Ramadhan : La solidarité à plein régime

Ph. Nesrine T.
Ph. Nesrine T.

L’horloge érigée au cœur de ce mythique quartier de la capitale indique 17h pétantes et l’ambiance est, déjà, à son comble, ici aux abords de la grande kheïma de couleur blanche plantée sur l’esplanade d’El-Kettani, sise à Bab El-Oued (Alger), à l'initiative de l'association Amel El-Djazaïr, en partenariat avec Mobilis.

De nombreuses personnes font en effet déjà la queue, en cette fin d’après-midi ensoleillée, afin de pouvoir emporter avec eux un repas chaud pour la rupture du jeûne. Devant l’entrée, se tient un gaillard bien portant vêtu d’un gilet dont la mission n’est autre que d’organiser la file avant de pouvoir donner le top départ de l’opération. Quelques mètres plus loin, à l’intérieur de l’imposante structure baptisée «Marhaba» qui s'étend sur une superficie de 1.500 m2, de nombreux représentants associatifs s’affairent à donner les derniers conseils. On pouvait entendre : «Nous n’allons pas tarder à poser les boissons et les dattes sur les tables». 
Les bénévoles, très nombreux pour l’occasion, étaient tous vêtus d’un gilet rouge ou orange, selon la tâche assignée à chacun d’entre eux. En déambulant tout au long des rangées de tables, nous avons très rapidement été saisis par l’odeur très appétissante de la traditionnelle chorba. L’ambiance était bon enfant et de nombreux volontaires avaient même mis des rollers, histoire d’être plus rapides et plus efficients. 
Dans un recoin de la kheima, Fateh est occupé à préparer minutieusement des assiettes de salades. Il nous confie qu’il participe à cette initiative depuis 4 ans déjà pour être, selon lui, au service de ceux qui sont dans le besoin, bien qu’il vient de loin, de Rouïba plus précisément. «L’esprit de Ramadhan réside dans la multiplication des actions de bienfaisance. Ce mois est une opportunité pour faire des bonnes actions et penser à ceux qui n’ont peut-être pas la chance de pouvoir s’attabler», affirme-t-il, ajoutant que certaines personnes n’ont peut-être pas pris de repas chaud depuis plusieurs semaines. Poursuivant ses propos, Fateh explique que sa récompense est de voir le sourire des nécessiteux. 

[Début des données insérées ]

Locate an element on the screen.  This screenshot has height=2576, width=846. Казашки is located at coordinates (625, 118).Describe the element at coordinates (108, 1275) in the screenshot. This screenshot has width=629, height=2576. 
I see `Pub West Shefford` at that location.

Nous sommes à une heure de la rupture du jeûne. Le rythme s’accélère et la tension est à son paroxysme. Un ballet de camionnettes fait l’aller-retour afin de déposer les plats de résistance, à savoir le fameux «Tadjine zitoune» préparé, avec beaucoup d’amour, nous confie-t-on, dans un autre lieu. A ce sujet, les volontaires forment des groupes de deux à trois personnes pour s’occuper du déchargement de la marchandise tant attendue. Il faut dire qu’un mérite particulier revient à ces femmes qui, depuis les premières heures de la matinée, commencent à préparer les mets qui seront servis au moment de l’Adhan. En effet, le travail en cuisine commence à 8H, ce qui est très courageux de leur part. 
 
«Les plats sont préparés dès 8H»
 
D’ailleurs, voulant témoigner de son travail quotidien, l’une de ces cordons bleus, en l’occurrence Madame Chérine, comme l’appellent affectueusement ses coéquipiers, indique, d’emblée, que cette initiative est l’occasion de faire du bien et de resserrer les rangs au sein de la société. «Aimer son prochain ne doit pas être qu’une théorie mais une pratique, autrement dit il faut des actes», estime-t-elle, assurant être au service des démunis. 

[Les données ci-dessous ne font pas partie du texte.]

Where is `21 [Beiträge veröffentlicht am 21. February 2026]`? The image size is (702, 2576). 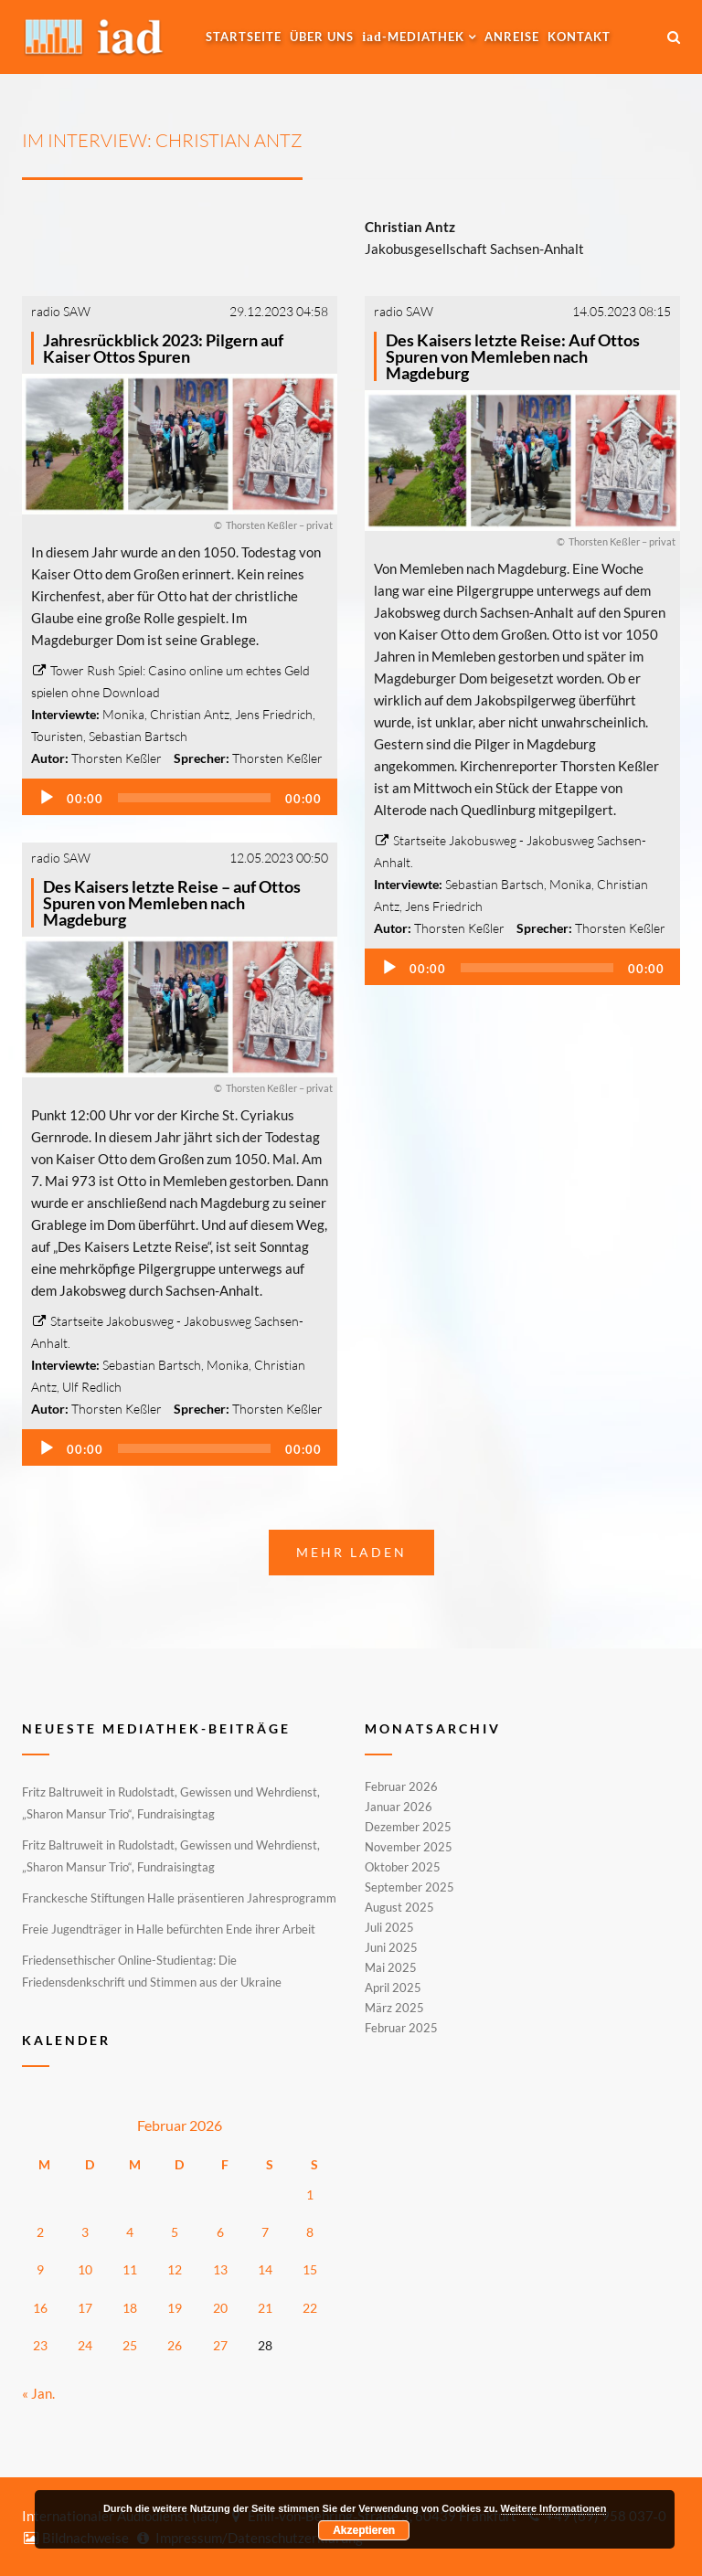
21 [Beiträge veröffentlicht am 21. February 2026] is located at coordinates (265, 2308).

Revenant sur les préparatifs, elle tient à rappeler qu’elle participe chaque année à ce type d’action. «En réalité, poursuit-elle, l’équipe chargée de la cuisine est très soudée car nous nous connaissons depuis plusieurs années. Nous insistons, d’autre part, sur une organisation rigoureuse pour ne pas perdre de temps». Chérine appelle à cette occasion l’ensemble des Algériens et des Algériennes qui peuvent donner de leur temps à le faire afin de pouvoir nourrir plus de bouches. «C’est un secret de Polichinelle, c’est avec la multiplication de ce genre d’actions bienfaitrices que nous allons renforcer l’amour entre les gens. La femme algérienne ne cessera de jouer un rôle de premier plan au service de ses frères», relève-t-elle avec beaucoup d’émotions. 
19H. Il ne reste désormais plus que quelques minutes avant l’appel à la prière et la rupture du jeune ; un moment tant attendu par tous. La Kheima est, presque, totalement, remplie et les volontaires terminent en un temps record de servir la Chorba. Il y a foule, ce soir, outre la présence remarquée de familles, de nombreux jeunes étudiants étaient aussi présenst. 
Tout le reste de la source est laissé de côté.